Still has this problem in 2022 with Python 3.9.0 and numpy 1.22.3 . Adding export OPENBLAS_NUM_THREADS=1 to .bashrc seems to solve the problem.

mattip commented 2 years ago

This issue is closed. Please open a new one with the error message. Is there anything out of the ordinary about this machine: does it have a large number of CPUs or is it lacking memory?

chongchonghe commented 2 years ago

Yes, it is on an HPC with hundreds of nodes and 128 cores on each node. Do you mean export OPENBLAS_NUM_THREADS=1 is required in such a situation?

mattip commented 2 years ago

Hundred of nodes and 128 cores on each node is not a configuration we can test on, so stock NumPy (or OpenBLAS) will need some guidance on resource allocation. This may have improved in the 1.23 releases, but ultimately some strategy to allocate resources will be needed.

vlizanae commented 1 year ago

Does OPENBLAS_NUM_THREADS=1 have a heavy influence in performance?

btw still having this issue in a single node with 40 cores, python 3.11.4 + numpy 1.25.1, should I open an issue?

vlizanae commented 1 year ago

Nevermind it was an issue with Docker (seccomp not allowing pthread_create).

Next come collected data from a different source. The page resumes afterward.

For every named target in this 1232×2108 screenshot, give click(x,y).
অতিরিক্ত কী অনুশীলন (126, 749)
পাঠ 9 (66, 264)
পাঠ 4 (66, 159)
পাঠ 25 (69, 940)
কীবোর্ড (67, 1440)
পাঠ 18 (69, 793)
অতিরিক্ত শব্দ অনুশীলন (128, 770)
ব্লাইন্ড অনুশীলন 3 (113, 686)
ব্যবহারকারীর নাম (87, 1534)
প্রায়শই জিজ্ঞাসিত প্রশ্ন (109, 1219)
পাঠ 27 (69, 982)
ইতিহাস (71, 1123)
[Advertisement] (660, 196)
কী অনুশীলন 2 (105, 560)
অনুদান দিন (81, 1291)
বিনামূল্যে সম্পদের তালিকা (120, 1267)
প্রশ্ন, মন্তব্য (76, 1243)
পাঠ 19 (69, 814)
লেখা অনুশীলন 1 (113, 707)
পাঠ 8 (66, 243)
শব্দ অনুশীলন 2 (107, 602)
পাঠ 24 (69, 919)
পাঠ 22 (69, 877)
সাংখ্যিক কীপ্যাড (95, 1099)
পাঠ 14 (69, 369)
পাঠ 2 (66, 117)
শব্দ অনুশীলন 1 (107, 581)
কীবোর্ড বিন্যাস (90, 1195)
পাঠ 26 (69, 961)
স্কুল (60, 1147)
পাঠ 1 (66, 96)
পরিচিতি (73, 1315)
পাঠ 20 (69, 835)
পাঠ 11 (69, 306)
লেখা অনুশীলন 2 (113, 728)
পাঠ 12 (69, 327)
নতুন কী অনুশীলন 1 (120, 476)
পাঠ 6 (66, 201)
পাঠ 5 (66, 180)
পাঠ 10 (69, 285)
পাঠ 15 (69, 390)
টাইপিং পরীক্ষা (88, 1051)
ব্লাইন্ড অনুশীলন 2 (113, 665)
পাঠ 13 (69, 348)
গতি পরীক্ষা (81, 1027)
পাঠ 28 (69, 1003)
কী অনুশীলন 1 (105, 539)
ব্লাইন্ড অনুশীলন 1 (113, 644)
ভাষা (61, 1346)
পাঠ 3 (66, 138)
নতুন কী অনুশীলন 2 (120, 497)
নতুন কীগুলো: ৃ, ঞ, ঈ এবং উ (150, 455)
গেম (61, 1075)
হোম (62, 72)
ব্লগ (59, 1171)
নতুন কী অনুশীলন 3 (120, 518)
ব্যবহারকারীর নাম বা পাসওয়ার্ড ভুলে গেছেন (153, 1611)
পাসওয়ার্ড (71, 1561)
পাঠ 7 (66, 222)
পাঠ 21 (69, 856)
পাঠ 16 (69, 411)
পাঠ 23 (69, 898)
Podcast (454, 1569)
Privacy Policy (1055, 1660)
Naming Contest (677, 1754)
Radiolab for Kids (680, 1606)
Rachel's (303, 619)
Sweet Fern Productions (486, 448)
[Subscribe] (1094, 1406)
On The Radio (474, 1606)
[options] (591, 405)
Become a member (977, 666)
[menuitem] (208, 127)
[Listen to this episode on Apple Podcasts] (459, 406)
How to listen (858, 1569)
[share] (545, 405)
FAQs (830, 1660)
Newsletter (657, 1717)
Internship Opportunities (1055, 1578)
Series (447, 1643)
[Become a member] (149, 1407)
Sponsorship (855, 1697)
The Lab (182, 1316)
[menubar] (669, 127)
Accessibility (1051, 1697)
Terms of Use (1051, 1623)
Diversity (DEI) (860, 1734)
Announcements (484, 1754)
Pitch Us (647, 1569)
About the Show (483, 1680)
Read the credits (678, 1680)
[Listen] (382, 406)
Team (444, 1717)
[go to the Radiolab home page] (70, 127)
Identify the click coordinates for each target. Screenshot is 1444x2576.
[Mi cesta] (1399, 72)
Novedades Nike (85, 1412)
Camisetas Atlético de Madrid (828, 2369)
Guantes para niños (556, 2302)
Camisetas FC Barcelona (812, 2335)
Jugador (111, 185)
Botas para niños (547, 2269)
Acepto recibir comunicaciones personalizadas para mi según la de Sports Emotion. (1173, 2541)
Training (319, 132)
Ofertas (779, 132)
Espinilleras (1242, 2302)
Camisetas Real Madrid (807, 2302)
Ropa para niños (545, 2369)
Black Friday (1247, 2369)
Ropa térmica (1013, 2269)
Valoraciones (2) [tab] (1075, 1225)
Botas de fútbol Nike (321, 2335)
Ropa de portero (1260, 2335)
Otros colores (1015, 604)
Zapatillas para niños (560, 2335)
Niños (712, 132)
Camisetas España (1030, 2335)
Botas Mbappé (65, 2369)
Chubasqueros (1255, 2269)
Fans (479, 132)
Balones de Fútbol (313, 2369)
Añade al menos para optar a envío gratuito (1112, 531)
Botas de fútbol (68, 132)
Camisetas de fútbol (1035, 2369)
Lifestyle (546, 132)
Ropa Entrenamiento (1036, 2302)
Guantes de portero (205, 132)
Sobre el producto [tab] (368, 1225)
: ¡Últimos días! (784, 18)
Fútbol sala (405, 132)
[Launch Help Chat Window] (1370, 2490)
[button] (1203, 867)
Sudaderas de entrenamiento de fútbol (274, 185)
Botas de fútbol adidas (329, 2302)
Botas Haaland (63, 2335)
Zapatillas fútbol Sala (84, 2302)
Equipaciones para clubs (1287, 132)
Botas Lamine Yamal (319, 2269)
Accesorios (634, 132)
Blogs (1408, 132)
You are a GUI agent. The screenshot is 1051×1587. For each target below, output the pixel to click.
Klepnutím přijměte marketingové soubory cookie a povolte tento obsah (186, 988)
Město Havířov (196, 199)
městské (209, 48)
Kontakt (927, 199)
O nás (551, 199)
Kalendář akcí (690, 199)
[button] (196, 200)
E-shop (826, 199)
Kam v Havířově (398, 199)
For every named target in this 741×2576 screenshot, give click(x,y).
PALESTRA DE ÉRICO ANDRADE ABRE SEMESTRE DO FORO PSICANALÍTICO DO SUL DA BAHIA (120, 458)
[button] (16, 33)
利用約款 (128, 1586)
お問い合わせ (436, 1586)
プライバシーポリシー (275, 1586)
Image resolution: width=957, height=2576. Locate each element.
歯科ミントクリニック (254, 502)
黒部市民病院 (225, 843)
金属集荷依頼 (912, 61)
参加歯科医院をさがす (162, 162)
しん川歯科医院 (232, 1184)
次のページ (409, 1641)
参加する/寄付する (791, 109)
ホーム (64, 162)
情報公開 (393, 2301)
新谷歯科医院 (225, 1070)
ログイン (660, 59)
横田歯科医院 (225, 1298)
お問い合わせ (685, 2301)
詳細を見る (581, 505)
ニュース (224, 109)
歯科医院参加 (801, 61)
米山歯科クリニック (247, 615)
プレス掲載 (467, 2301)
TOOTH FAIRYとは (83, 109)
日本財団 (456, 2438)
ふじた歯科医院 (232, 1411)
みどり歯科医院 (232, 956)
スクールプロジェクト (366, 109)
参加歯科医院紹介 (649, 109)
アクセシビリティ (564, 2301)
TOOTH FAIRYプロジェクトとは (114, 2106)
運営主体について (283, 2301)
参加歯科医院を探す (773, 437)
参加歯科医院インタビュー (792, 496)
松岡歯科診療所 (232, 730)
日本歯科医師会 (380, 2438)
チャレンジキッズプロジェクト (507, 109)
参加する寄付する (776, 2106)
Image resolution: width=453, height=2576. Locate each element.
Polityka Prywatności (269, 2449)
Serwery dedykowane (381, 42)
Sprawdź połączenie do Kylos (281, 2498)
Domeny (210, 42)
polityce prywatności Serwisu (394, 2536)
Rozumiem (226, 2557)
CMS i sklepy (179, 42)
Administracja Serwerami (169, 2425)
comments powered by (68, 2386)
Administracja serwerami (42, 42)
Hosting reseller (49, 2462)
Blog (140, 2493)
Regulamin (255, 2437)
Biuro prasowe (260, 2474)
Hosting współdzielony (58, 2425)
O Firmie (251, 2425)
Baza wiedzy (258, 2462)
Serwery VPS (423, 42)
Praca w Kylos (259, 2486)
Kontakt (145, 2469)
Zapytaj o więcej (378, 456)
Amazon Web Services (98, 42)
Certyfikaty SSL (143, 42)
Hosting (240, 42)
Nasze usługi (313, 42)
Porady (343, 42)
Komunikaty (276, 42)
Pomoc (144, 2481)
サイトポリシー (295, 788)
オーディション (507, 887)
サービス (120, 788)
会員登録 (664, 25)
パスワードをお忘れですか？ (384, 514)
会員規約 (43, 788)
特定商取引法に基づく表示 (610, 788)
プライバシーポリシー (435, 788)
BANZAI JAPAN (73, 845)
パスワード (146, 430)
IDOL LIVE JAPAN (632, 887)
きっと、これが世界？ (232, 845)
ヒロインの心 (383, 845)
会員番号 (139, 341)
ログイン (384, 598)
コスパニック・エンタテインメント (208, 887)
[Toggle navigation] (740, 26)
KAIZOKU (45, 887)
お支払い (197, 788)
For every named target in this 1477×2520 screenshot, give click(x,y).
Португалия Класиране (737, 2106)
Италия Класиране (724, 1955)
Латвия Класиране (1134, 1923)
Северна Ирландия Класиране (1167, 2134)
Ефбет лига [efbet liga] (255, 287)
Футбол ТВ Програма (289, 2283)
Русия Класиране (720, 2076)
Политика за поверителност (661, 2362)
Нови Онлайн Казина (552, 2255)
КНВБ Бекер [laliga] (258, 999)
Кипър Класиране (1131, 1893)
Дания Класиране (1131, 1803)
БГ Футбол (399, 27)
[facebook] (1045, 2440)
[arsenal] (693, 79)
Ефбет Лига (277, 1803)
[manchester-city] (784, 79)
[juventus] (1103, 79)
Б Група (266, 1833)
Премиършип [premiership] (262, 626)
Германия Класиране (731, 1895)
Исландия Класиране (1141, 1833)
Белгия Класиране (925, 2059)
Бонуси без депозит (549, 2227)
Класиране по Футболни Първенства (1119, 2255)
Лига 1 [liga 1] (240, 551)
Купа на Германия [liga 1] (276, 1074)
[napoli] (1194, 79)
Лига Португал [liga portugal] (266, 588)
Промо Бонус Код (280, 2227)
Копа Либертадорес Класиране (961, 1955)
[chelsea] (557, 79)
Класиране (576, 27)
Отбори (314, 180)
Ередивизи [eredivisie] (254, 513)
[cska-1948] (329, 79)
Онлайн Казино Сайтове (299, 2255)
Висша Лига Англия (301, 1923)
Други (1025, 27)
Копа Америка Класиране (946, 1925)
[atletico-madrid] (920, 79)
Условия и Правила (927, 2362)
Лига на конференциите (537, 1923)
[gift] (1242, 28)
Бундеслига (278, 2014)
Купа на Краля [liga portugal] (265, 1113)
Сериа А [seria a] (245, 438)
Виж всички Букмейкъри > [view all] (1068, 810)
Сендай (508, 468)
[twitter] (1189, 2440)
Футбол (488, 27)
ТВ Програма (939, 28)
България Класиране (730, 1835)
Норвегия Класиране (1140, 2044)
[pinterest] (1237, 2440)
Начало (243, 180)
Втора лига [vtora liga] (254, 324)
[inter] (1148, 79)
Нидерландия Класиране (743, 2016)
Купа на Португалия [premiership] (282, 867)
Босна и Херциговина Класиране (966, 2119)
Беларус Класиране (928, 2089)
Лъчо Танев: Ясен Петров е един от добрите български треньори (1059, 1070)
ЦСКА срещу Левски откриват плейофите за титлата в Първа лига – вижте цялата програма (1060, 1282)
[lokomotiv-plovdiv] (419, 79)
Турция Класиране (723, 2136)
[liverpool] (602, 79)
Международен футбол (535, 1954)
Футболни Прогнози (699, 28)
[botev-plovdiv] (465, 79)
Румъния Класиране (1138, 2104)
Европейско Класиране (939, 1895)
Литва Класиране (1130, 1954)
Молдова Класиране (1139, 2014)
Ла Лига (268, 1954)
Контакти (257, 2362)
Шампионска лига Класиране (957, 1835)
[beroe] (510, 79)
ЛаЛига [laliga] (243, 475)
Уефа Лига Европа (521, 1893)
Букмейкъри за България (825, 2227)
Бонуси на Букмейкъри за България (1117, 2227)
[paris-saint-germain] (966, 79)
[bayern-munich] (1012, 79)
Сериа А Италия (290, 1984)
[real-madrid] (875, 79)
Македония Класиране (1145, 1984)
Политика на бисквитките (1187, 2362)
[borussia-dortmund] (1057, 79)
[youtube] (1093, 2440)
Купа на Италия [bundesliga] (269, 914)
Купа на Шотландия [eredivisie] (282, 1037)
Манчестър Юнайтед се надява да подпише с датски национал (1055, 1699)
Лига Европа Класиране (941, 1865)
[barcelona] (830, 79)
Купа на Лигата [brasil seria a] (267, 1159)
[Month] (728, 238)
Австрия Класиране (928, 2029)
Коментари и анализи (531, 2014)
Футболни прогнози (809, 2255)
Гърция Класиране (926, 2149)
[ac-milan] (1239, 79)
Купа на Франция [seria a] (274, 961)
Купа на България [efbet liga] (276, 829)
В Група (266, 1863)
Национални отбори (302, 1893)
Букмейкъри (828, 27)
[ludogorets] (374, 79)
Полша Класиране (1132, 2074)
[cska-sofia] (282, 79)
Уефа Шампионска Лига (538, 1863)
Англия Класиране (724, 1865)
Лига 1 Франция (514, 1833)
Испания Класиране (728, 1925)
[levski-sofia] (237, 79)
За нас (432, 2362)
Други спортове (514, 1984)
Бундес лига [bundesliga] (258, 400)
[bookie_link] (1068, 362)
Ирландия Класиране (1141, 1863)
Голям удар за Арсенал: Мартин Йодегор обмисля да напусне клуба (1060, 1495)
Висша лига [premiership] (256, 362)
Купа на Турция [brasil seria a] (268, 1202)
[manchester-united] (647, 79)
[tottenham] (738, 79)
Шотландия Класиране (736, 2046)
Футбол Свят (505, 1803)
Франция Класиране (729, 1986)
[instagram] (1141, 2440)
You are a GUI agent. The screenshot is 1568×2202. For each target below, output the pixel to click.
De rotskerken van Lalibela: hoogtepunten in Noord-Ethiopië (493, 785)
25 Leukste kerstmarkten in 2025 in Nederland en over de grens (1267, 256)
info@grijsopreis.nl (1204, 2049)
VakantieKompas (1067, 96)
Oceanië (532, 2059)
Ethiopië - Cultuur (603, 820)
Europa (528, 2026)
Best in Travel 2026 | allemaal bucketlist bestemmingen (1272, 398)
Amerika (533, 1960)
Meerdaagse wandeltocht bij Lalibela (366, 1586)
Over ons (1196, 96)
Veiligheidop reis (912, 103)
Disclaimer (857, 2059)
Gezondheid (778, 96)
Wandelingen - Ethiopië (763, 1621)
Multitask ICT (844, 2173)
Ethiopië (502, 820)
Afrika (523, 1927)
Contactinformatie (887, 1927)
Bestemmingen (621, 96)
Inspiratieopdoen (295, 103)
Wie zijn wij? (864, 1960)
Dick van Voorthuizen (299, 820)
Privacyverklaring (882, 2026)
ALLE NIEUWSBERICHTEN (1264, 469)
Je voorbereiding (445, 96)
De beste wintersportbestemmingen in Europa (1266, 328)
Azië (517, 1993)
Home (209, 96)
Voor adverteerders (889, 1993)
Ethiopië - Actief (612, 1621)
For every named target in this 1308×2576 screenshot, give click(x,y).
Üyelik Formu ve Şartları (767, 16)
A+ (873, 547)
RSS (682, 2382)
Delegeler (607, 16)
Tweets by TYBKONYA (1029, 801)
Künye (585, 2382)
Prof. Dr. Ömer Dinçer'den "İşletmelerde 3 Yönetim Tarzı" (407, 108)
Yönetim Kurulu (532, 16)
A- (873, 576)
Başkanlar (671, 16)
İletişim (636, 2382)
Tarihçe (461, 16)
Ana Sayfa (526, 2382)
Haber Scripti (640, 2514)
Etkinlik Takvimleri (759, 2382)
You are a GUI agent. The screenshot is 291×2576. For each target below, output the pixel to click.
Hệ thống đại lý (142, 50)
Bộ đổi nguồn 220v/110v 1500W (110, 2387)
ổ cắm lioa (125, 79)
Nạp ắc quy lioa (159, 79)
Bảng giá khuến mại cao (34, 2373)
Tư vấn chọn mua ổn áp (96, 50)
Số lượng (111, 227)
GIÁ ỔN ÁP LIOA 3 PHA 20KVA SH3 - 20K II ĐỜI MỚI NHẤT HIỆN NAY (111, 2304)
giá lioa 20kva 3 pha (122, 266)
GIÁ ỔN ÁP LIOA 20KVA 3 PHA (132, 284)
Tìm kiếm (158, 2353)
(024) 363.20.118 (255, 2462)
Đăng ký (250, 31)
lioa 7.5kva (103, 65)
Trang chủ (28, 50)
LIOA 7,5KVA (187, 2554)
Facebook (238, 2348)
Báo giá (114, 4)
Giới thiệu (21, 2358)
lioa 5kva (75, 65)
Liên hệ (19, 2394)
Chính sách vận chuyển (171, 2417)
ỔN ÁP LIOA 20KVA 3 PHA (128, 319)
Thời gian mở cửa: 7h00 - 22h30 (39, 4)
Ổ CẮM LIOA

zengqingfu1442 commented 10 months ago

(seccomp not allowing pthread_create

It was caused by libseccomp? Is there any related links about it?

vlizanae commented 9 months ago

I found the workaround in a bit of an unrelated conversation (https://github.com/HumanSignal/label-studio/issues/3070), the things is that apparently this does not affect current versions of Docker so I couldn't find out more information about this at the time.

zengqingfu1442 commented 9 months ago

I found the workaround in a bit of an unrelated conversation (HumanSignal/label-studio#3070), the things is that apparently this does not affect current versions of Docker so I couldn't find out more information about this at the time.

I use docker run --security-opt seccomp=unconfined workaround, but it is not recommended in production env.